• _DATASET RECORDS_

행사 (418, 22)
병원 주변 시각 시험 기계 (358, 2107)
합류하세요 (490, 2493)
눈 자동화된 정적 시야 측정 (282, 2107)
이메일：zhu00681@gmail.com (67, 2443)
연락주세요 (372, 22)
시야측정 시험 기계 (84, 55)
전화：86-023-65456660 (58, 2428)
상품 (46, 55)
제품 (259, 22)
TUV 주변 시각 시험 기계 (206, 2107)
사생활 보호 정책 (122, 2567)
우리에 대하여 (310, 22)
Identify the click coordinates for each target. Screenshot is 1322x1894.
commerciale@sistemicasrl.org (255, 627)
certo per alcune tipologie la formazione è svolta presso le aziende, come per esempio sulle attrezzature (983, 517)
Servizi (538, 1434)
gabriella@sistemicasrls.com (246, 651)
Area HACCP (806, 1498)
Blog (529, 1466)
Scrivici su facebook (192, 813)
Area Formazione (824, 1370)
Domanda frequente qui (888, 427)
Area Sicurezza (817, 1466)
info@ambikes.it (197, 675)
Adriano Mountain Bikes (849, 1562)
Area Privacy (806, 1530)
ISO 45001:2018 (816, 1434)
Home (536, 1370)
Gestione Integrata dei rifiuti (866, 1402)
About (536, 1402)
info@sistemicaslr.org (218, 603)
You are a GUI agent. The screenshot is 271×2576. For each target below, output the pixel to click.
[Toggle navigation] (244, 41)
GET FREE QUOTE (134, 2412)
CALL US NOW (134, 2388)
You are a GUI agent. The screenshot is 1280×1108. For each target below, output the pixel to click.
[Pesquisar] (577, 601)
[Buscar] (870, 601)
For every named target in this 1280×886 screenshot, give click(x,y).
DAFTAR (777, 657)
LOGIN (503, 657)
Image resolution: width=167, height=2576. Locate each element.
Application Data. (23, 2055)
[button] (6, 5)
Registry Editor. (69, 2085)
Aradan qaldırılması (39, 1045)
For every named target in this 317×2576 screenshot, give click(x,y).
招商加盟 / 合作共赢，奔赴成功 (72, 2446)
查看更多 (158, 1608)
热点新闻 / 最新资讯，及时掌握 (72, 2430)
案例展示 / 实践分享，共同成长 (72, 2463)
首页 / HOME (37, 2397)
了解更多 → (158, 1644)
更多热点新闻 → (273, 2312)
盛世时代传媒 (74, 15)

• _GOAL OF THE EXERCISE_
In the entries above, which lines hold the string "give"? Report all of them.

• _RESULT OF THE TASK_
For every named target in this 1280×886 screenshot, give click(x,y).
For every named target in this 317×2576 screenshot, give click(x,y).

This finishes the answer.